Dass Tyler immer wieder etwas Neues einfällt, ist zu bewundern. – Auch wenn man dem einen oder anderen Charakter in Variation schon in früheren Büchern begegnet ist. – 

Spektakuläre Inhalte, rasante Abläufe oder spannende Szenen sind Tylers Markenzeichen nicht, dennoch lesen sich ihre Bücher wohltuend und herzerfrischend für denjenigen, der eher eine ruhigere, von Personen getragene und von Alltagsereignissen bestimmte Handlung mag. 

Dieser Roman umfasst die Geschichte eines Hauses von seinem Erbauer bis zum Auszug des letzten Familienmitglieds. Dabei geht Tyler nicht chronologisch vor, sondern erzählt erst die Geschichte der gegenwärtigen Bewohner und geht dann in der Zeit zurück, um am Ende wieder zur Jetztzeit zurückzukehren. 

Im Mittelpunkt stehen Sozialarbeiterin Abby und Baufirmeninhaber Red, Eltern von drei eigenen und einem Pflegekind: die vier sind erwachsen und drei von ihnen haben eine eigene Familie gegründet, so dass sieben Enkelkinder dazugehören. Abbys Aussetzer und Reds nachlassende körperliche Vitalität rufen die Kinder auf den Plan, die tüchtige Rechtanwältin Amanda, die zupackende Jeannie, das schwarze Schaf Denny und den Firmenerben Stem.
Die alten Rollen, die sie als Kinder in der Familie gespielt haben und eigentlich vergangene Rivalitäten brechen wieder auf. Jeder hatte als Kind seinen Platz, seine Rolle, und demgemäß verhalten sie sich auch als Erwachsene. 
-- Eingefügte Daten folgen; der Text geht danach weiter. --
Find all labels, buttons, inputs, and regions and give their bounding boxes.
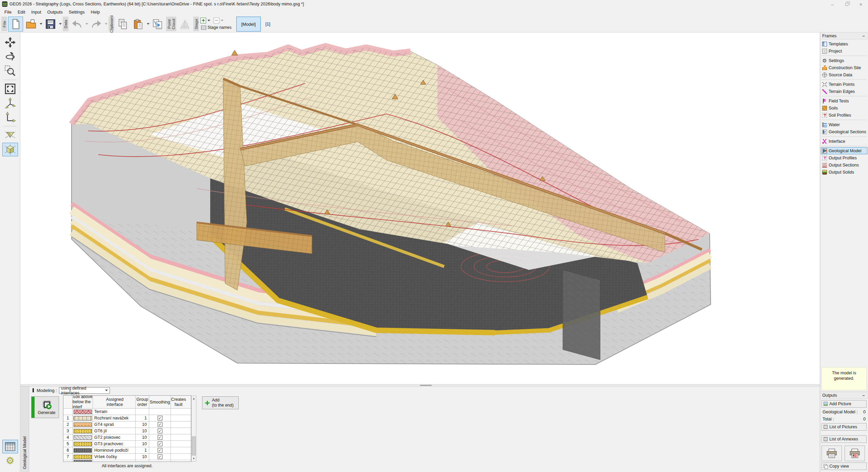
smoothing-checkbox[interactable]: ✓: [158, 429, 162, 433]
save-file-dropdown[interactable]: [58, 16, 62, 31]
picture-icon: [824, 402, 828, 406]
list-of-pictures-button[interactable]: List of Pictures: [822, 423, 867, 431]
frame-item-construction-site[interactable]: Construction Site: [821, 64, 867, 71]
frame-item-terrain-points[interactable]: Terrain Points: [821, 81, 867, 88]
frame-tab-geological-model[interactable]: Geological Model: [20, 386, 29, 472]
smoothing-checkbox[interactable]: ✓: [158, 435, 162, 440]
restore-button[interactable]: [840, 0, 854, 8]
rotate-icon: [4, 51, 16, 63]
menu-input[interactable]: Input: [28, 9, 44, 15]
paste-dropdown[interactable]: [146, 16, 150, 31]
panel-drag-handle[interactable]: [33, 388, 34, 392]
table-row-terrain[interactable]: Terrain: [63, 408, 191, 415]
list-of-annexes-button[interactable]: List of Annexes: [822, 435, 867, 443]
copy-button[interactable]: [115, 17, 130, 32]
interface-name: GT3 prachovec: [93, 441, 135, 447]
scroll-down-icon[interactable]: ▼: [192, 456, 196, 461]
fit-to-screen-button[interactable]: [2, 82, 18, 96]
chevron-down-icon[interactable]: [208, 20, 210, 21]
fit-to-screen-icon: [4, 83, 16, 95]
column-header-creates: Createsfault: [171, 396, 186, 408]
smoothing-checkbox[interactable]: ✓: [158, 441, 162, 446]
table-row[interactable]: 7 Vršek čočky 10 ✓: [63, 453, 191, 460]
rotate-tool-button[interactable]: [2, 50, 18, 63]
printer-annex-icon: [849, 448, 861, 458]
undo-button[interactable]: [70, 17, 84, 32]
save-file-button[interactable]: [43, 17, 58, 32]
table-row[interactable]: 3 GT6 jíl 10 ✓: [63, 428, 191, 434]
zoom-tool-button[interactable]: [2, 64, 18, 78]
table-row[interactable]: 6 Horninové podloží 1 ✓: [63, 447, 191, 453]
settings-gear-button[interactable]: ⚙: [2, 454, 18, 468]
frame-item-output-sections[interactable]: Output Sections: [821, 161, 867, 169]
point-cloud-button[interactable]: [177, 17, 192, 32]
table-view-button[interactable]: [2, 440, 18, 453]
close-button[interactable]: ×: [854, 0, 868, 8]
copy-view-button[interactable]: Copy view: [822, 463, 867, 470]
frame-item-geological-sections[interactable]: Geological Sections: [821, 128, 867, 135]
frame-item-output-solids[interactable]: Output Solids: [821, 169, 867, 176]
frame-item-templates[interactable]: Templates: [821, 40, 867, 47]
menu-help[interactable]: Help: [88, 9, 103, 15]
table-row[interactable]: 4 GT2 pískovec 10 ✓: [63, 434, 191, 440]
axonometric-axes-button[interactable]: [2, 96, 18, 110]
modeling-mode-select[interactable]: using defined interfaces: [59, 387, 110, 394]
table-row[interactable]: 2 GT4 spraš 10 ✓: [63, 421, 191, 428]
frame-item-settings[interactable]: ⚙Settings: [821, 57, 867, 64]
smoothing-checkbox[interactable]: ✓: [158, 416, 162, 420]
table-row[interactable]: 1 Rozhraní navážek 1 ✓: [63, 415, 191, 421]
frame-item-soil-profiles[interactable]: Soil Profiles: [821, 112, 867, 119]
menu-edit[interactable]: Edit: [15, 9, 28, 15]
right-side-panel: Frames – Templates Project ⚙Settings Con…: [820, 33, 868, 472]
new-file-button[interactable]: [8, 17, 23, 32]
open-file-button[interactable]: [24, 17, 39, 32]
frame-item-soils[interactable]: Soils: [821, 104, 867, 112]
frame-item-interface[interactable]: Interface: [821, 138, 867, 145]
redo-button[interactable]: [89, 17, 104, 32]
frame-item-terrain-edges[interactable]: Terrain Edges: [821, 88, 867, 95]
menu-file[interactable]: File: [1, 9, 15, 15]
table-row[interactable]: 5 GT3 prachovec 10 ✓: [63, 440, 191, 447]
add-interface-button[interactable]: Add (to the end): [202, 396, 239, 409]
plan-axes-button[interactable]: [2, 111, 18, 124]
remove-stage-button[interactable]: [214, 18, 219, 23]
add-stage-button[interactable]: [200, 18, 206, 23]
collapse-frames-button[interactable]: –: [861, 34, 866, 38]
table-scrollbar[interactable]: ▲ ▼: [191, 396, 196, 461]
menu-settings[interactable]: Settings: [66, 9, 88, 15]
frame-item-source-data[interactable]: Source Data: [821, 71, 867, 78]
axonometric-view-button[interactable]: [2, 143, 18, 156]
add-picture-button[interactable]: Add Picture: [822, 400, 867, 408]
open-file-dropdown[interactable]: [39, 16, 43, 31]
smoothing-checkbox[interactable]: ✓: [158, 448, 162, 453]
smoothing-checkbox[interactable]: ✓: [158, 454, 162, 459]
stage-number-label[interactable]: [1]: [262, 21, 274, 26]
interfaces-status-text: All interfaces are assigned.: [63, 464, 191, 468]
print-model-button[interactable]: [822, 446, 842, 461]
paste-button[interactable]: [131, 17, 146, 32]
perspective-view-button[interactable]: [2, 129, 18, 142]
model-stage-button[interactable]: [Model]: [236, 17, 261, 32]
menu-outputs[interactable]: Outputs: [44, 9, 66, 15]
pan-tool-button[interactable]: [2, 36, 18, 49]
undo-dropdown[interactable]: [85, 16, 88, 31]
3d-geological-model-viewport[interactable]: [20, 33, 820, 386]
collapse-outputs-button[interactable]: –: [861, 393, 866, 398]
geological-sections-icon: [822, 130, 827, 134]
redo-dropdown[interactable]: [104, 16, 108, 31]
minimize-button[interactable]: –: [825, 0, 840, 8]
frame-item-field-tests[interactable]: Field Tests: [821, 97, 867, 104]
paste-picture-button[interactable]: [150, 17, 165, 32]
smoothing-checkbox[interactable]: ✓: [158, 422, 162, 427]
frame-item-geological-model[interactable]: Geological Model: [821, 147, 867, 154]
point-cloud-icon: [179, 18, 191, 30]
soil-pattern-swatch: [74, 442, 92, 446]
frame-item-project[interactable]: Project: [821, 47, 867, 55]
frame-item-water[interactable]: Water: [821, 121, 867, 128]
print-annexes-button[interactable]: [845, 446, 865, 461]
frame-item-output-profiles[interactable]: Output Profiles: [821, 154, 867, 161]
scroll-up-icon[interactable]: ▲: [192, 396, 196, 401]
scrollbar-thumb[interactable]: [192, 436, 196, 455]
generate-button[interactable]: Generate: [31, 396, 59, 418]
stage-names-label[interactable]: Stage names: [208, 25, 232, 30]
Rollenverhalten genau darzustellen, dabei nicht parteiisch zu werden, sondern jeder Figur ihre unverwechselbare Stimme zu geben gehört auch zu Tylers Spezialitäten. Sie beobachtet treffsicher, schildert prägnant und psychologisch präzise ohne zu sezieren oder zu zergliedern, ganz einfach, indem sie ihre Personen spielen lässt. 

Nach ein paar schwächeren Romanen der Autorin nun wieder ein Buch, in dem sie ihr ganzes Können zeigt und das den Leser zu fesseln vermag: Mit nichts anderem als alltäglichem Wahnsinn, Witz und dem, was jeder kennt.